The reason the news feed cache stores only id pairs rather than whole posts is both space and consistency. Storing references means a post exists in exactly one place — the post store — even though it appears in millions of feeds. If the post is edited or deleted, the single canonical copy changes and every feed reflects it on the next read; there is no fan of stale duplicates to chase down. The cost is one extra step at read time: after reading the list of references from the news feed cache, the system hydrates them by fetching the full content for each id from the post cache (falling back to the post DB on a miss).

function get_feed(user_id, limit):
  refs = news_feed_cache.get(user_id, limit)   # ⟨post id, user id⟩ list
  if hybrid_enabled(user_id):
    refs = merge(refs, pull_celebrity_posts(user_id))  # hybrid read
  posts = []
  for ref in refs:
    post = post_cache.get(ref.post_id) \
        or post_db.get(ref.post_id)            # hydrate full content
    posts.append(post)
  return posts                                 # ordered, ready to render

6. The Celebrity Problem

The hotkey or celebrity problem is the failure mode that breaks a pure push design. In fanout on write, the cost of a post is proportional to the author's follower count. For most accounts that is a non-issue. But an account with tens of millions of followers turns one post into tens of millions of cache writes, all triggered by a single action. Worse, when several such accounts post around the same time — say during a live event — the fanout system is flooded, the message queue backs up, and ordinary users' posts get stuck behind the celebrity write storm. Delivery latency spikes for everyone.

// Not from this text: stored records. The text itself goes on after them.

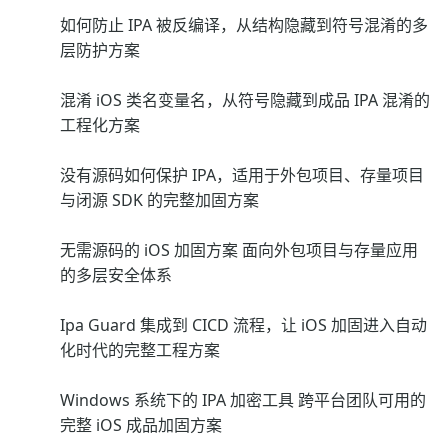
如何防止 IPA 被反编译，从结构隐藏到符号混淆的多
层防护方案
混淆 iOS 类名变量名，从符号隐藏到成品 IPA 混淆的
工程化方案
没有源码如何保护 IPA，适用于外包项目、存量项目
与闭源 SDK 的完整加固方案
无需源码的 iOS 加固方案 面向外包项目与存量应用
的多层安全体系
Ipa Guard 集成到 CICD 流程，让 iOS 加固进入自动
化时代的完整工程方案
Windows 系统下的 IPA 加密工具 跨平台团队可用的
完整 iOS 成品加固方案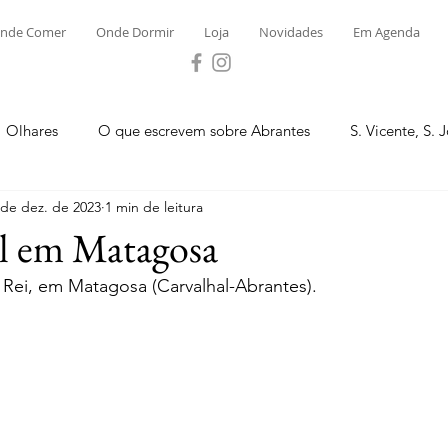
nde Comer
Onde Dormir
Loja
Novidades
Em Agenda
Olhares
O que escrevem sobre Abrantes
S. Vicente, S. 
 de dez. de 2023
1 min de leitura
ega e Concavada
Bemposta
Carvalhal
Fontes
al em Matagosa
 Rei, em Matagosa (Carvalhal-Abrantes).
 Moinhos
S. Facundo e Vale das Mós
S.M. Rio Torto e Ros
tas de Abrantes 2023 - Desporto
Novidades
Loja
P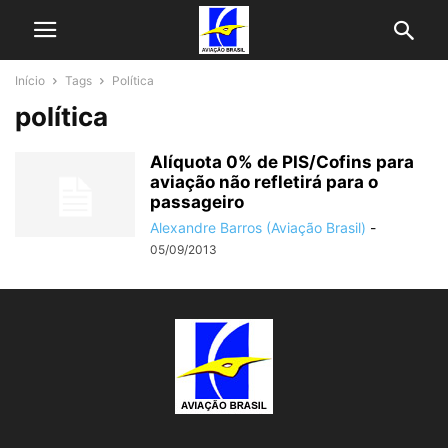
Início
Tags
Política
política
Alíquota 0% de PIS/Cofins para
aviação não refletirá para o
passageiro
Alexandre Barros (Aviação Brasil)
-
05/09/2013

The hybrid model addresses this directly by not pushing celebrity posts at all. An account whose follower count crosses a threshold is flagged, and its posts are excluded from the fanout path. Instead, those posts are fetched at read time: when a user opens their feed, the system reads their precomputed push feed and then pulls the latest posts from the small set of celebrities that particular user follows, merging the two into the final ordered list.

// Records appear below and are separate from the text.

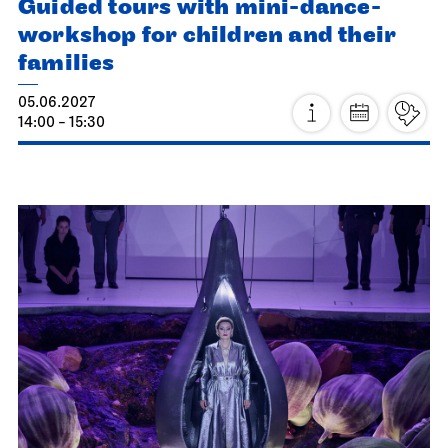
Stuttgart Ballet
Meeting point staircase opera house
Guided tours with mini-dance-
workshop for children and their
families
05.06.2027
14:00 - 15:30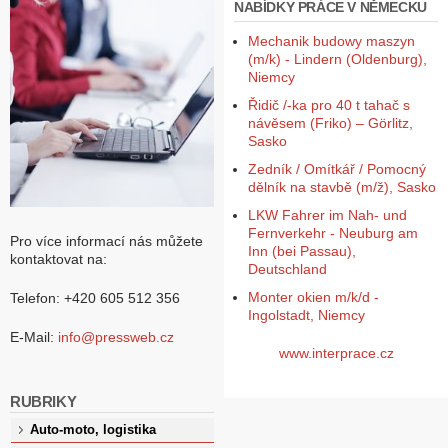
NABÍDKY PRÁCE V NĚMECKU
Mechanik budowy maszyn
(m/k) - Lindern (Oldenburg),
Niemcy
Řidič /-ka pro 40 t tahač s
návěsem (Friko) – Görlitz,
Sasko
Zedník / Omítkář / Pomocný
dělník na stavbě (m/ž), Sasko
LKW Fahrer im Nah- und
Fernverkehr - Neuburg am
Pro více informací nás můžete
Inn (bei Passau),
kontaktovat na:
Deutschland
Monter okien m/k/d -
Telefon: +420 605 512 356
Ingolstadt, Niemcy
E-Mail:
info@pressweb.cz
www.interprace.cz
RUBRIKY
Auto-moto, logistika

This works because the numbers fall on the right side of each tradeoff. There are very few celebrity accounts, so the extra pull at read time is bounded — a user follows only a handful of them, not millions. And those few accounts are precisely the ones whose push would be ruinously expensive, so removing them from fanout eliminates the write storm. Ordinary accounts, which are cheap to push and benefit most from instant reads, keep the push path. Each account ends up on the strategy that fits it, which is the whole point of the hybrid approach.

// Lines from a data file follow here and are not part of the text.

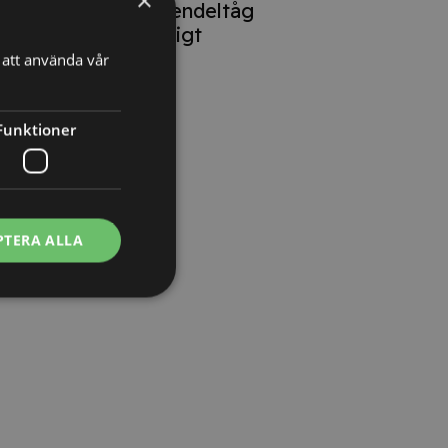
×
lokförare på pendeltåg
oproportionerligt
att använda vår
Funktioner
PTERA ALLA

The threshold itself is a tuning knob, not a fixed law. Set it too low and too many accounts are pulled, making reads heavier than they need to be; set it too high and you risk write storms from accounts just under the line. It is chosen — and adjusted — by measuring real fanout cost and read latency.

7. Summary

A news feed design is a series of decisions about moving work between the write path and the read path:

ConcernApproach
What are the two operations?Feed publishing (an author posts) and feed building/retrieval (a reader opens their feed) — rare heavy-distribution work versus constant read work.
How does a post become durable?The Post Service stores it in the Post DB and warms the Post cache before any distribution happens.
How does a post reach followers?Fanout: push (write into every follower's feed at post time), pull (build the feed at read time), or a hybrid of both.
Which fanout model to choose?Hybrid — push for ordinary users (fast reads), pull for celebrities (no write storm).
How is fanout kept off the publish path?The Fanout Service reads the graph, enriches with user data, and queues work for fanout workers that write into the news feed cache asynchronously.
What lives in the feed cache?⟨post id, user id⟩ references, not full posts; content is hydrated from the post cache/DB at read time.
How is the celebrity hotkey solved?Skip fanout for very-high-follower accounts and pull their posts in at read time, merging them into the precomputed feed.
The recurring theme: there is no single right place to do the work. Publishing and reading pull in opposite directions, and a good feed lets each account — ordinary or celebrity — use the strategy that keeps both the write storm and the read latency under control.